Man Charged with Assault for Scuffle During School Board Meeting Over Mask Mandate
Neither men involved in the altercation during the Eastern Carver County School Board meeting have children in the affected schools.
CHASKA, Minn. — A man has been charged with assault and disorderly conduct in connection with an altercation during a school board listening session Monday about COVID masking policies.
Several parents and community members signed up to speak during the Eastern Carver County School Board meeting about a temporary mask mandate put in place through the month of October at the district’s K-12 schools amidst rising COVID-19 infection rates, reports KARE 11.

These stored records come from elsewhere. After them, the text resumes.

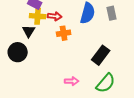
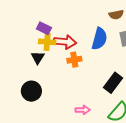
red arrow: (55, 16) -> (65, 42), size x1.5
black circle: (18, 52) -> (31, 91), moved

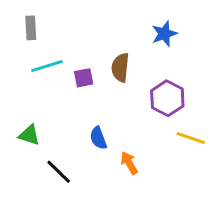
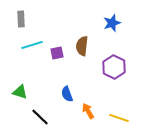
yellow line: (191, 138) -> (119, 118), moved

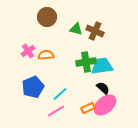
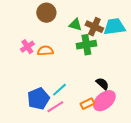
green cross: (86, 62) -> (86, 45), moved
cyan trapezoid: (102, 66) -> (114, 27), moved
blue pentagon: (33, 87) -> (38, 99), moved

During the Sept. 27 incident, which was captured on a live stream, Carver County prosecutors allege 47-year-old Thomas Wayne Kahlbaugh was unhappy with Jonas Sjoberg for speaking in favor of the mandate. Kahlbaugh rolled his chair over to the podium when Sjoberg was speaking and accused him of lying.
A short time later, Sjoberg took a photo of Kahlbaugh to allegedly send to the school board to notify them that Kahlbaugh was seeking to intimidate and stop people from speaking. Kahlbaugh’s wife approached Sjoberg and asked him to delete the photo.
Kahlbaugh then took Sjoberg’s phone with one hand and grabbed his shirt with the other, dragging him across the room until two other men intervened.
Neither Kahlbaugh nor Sjoberg have children who attend Eastern Carver County Schools. Sjoberg said he attended the meeting to show support for elected officials in difficult jobs and as a “counter-weight” to other community members who were angry about the mandate.
The district said it analyzed state, county, local and building-level data to make its decision, and that there will now be increased police presence at future meetings, according to CBS Local.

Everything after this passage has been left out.